### Source material

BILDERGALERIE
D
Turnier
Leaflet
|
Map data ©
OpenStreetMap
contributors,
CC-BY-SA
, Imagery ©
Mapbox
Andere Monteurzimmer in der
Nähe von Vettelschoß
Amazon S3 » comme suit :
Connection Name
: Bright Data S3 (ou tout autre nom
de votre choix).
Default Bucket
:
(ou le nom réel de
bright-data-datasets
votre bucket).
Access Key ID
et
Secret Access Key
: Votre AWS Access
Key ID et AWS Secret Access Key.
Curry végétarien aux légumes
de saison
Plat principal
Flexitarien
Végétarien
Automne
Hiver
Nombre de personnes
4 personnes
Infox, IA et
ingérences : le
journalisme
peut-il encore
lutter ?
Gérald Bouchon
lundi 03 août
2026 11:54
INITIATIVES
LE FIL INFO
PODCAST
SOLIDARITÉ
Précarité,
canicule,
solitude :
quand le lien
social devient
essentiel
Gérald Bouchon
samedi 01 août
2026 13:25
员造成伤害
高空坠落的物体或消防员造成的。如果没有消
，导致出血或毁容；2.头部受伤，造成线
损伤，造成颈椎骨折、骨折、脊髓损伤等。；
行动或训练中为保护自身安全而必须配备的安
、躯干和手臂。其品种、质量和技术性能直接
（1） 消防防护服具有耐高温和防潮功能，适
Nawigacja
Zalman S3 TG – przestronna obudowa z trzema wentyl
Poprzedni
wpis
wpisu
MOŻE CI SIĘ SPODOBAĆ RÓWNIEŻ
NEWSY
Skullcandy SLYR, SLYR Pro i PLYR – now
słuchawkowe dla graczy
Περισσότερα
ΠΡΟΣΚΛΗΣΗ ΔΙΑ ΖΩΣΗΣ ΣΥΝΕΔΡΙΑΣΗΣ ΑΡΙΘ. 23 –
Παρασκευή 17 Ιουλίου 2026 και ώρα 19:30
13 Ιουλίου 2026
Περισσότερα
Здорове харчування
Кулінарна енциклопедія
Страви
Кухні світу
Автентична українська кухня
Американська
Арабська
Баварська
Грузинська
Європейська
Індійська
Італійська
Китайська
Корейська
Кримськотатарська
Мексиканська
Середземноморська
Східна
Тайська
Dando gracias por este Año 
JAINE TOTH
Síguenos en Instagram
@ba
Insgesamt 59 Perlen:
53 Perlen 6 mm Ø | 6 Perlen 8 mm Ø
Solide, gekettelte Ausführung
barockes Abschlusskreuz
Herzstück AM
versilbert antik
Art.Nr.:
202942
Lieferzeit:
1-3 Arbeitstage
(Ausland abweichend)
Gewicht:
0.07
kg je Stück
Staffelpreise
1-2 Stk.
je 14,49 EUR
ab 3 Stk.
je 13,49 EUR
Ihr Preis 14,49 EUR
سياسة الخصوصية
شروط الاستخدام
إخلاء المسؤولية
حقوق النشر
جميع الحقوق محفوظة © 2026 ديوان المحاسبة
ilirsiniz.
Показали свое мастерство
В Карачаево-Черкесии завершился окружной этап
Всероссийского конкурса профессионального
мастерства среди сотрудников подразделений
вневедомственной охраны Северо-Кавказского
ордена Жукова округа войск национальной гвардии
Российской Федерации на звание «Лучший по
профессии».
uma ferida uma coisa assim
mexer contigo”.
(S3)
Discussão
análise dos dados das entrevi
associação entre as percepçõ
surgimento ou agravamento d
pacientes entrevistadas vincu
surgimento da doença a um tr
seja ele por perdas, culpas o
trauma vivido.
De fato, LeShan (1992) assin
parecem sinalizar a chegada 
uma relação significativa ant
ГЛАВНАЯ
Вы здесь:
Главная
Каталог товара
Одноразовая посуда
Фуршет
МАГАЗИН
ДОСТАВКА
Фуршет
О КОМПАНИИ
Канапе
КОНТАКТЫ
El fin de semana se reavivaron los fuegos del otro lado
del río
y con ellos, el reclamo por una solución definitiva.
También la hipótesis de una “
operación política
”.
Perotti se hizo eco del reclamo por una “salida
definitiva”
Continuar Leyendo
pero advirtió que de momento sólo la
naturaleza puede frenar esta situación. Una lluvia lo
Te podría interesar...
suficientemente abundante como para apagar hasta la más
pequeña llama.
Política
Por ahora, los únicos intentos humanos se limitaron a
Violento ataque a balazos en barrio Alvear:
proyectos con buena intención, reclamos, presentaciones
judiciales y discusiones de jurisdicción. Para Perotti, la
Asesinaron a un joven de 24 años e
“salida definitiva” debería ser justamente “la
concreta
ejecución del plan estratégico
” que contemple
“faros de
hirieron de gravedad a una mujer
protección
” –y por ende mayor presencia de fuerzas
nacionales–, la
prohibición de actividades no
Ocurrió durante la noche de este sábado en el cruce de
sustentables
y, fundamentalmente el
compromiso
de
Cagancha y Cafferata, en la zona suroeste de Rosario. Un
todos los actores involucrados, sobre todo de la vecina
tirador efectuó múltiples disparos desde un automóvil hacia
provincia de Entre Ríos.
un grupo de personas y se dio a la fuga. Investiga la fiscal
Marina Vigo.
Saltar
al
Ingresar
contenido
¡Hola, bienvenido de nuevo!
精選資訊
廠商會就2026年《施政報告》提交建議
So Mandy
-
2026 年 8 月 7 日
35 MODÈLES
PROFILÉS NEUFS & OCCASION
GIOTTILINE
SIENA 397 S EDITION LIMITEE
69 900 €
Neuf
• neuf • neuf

######

__Activity__:
Pull every line holding "definitiva" out of the records.

__Task solution__:
y con ellos, el reclamo por una solución definitiva.
definitiva”
“salida definitiva” debería ser justamente “la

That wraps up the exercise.